Informations sur Douala
Présentation
Douala, ville portuaire, est la capitale économique du Cameroun et principal centre d'affaires du pays. C'est le chef-lieu de la province du Littoral et du département du Wouri.
Géographie
Située en bordure de l'océan Atlantique, à l'embouchure du fleuve Wouri, c'est le plus grand port du pays et l'un des plus importants d'Afrique Centrale.
La cité s'étend sur les deux rives du fleuve et il n'existe qu'un seul pont pour passer d'une rive à l'autre.
Climat
Chaud et humide, le climat de Douala se caractérise par une température à peu près constante, autour de 26°, et des précipitations très abondantes, particulièrement pendant la saison des pluies, de juin à octobre. L'hygrométrie est de 80% en saison sèche et de 99% en saison des pluies.

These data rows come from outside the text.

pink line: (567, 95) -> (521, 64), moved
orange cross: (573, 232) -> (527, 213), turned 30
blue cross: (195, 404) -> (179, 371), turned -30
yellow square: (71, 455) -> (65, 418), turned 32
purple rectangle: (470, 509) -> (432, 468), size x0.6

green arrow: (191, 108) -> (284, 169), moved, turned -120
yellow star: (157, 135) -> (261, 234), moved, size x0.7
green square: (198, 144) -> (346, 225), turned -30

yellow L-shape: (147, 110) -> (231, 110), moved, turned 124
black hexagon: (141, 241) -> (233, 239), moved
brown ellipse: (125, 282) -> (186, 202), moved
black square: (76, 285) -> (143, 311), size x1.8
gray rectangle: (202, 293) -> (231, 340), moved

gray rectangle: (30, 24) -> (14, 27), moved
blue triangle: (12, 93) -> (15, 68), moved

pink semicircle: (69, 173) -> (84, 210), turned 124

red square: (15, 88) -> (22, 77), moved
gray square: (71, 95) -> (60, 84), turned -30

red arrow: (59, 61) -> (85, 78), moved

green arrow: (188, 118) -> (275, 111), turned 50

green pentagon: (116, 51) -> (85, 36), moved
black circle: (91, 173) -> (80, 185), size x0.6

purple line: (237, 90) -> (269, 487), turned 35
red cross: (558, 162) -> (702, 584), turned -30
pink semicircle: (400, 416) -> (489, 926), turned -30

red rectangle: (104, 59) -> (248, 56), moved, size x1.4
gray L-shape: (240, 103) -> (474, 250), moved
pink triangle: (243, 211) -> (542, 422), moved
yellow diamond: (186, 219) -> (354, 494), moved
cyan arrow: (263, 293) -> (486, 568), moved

Ce climat est propice au développement des moustiques et donc au paludisme.
Histoire
A la fin du 19e siècle, l'Allemagne étend son protectorat sur le Kamerun. Quatre villages sont installés au fond de l'estuaire du "Rio dos camaroes".
Sur la rive gauche, le village Bell (Bona doh), le village Akwa (Bona ku), et le village Deido (Bona ebelle).
Sur la rive droite le village Hickory (qui deviendra plus tard Bonaberi).
Ces villages sont installés au bord du fleuve qui est leur source de vie et de richesse et sont dirigés par des King.
Les 3 villages de la rive gauche sont séparés par la Mboppi (Deido et Akwa) et la Besseke (Akwa et Bell).
Le long du fleuve, on apercevait d'imposantes et élégantes maisons le plus souvent en bois et couvertes de tôles et devant chacune, le drapeau hissé désignait le propriétaire et sa nationalité.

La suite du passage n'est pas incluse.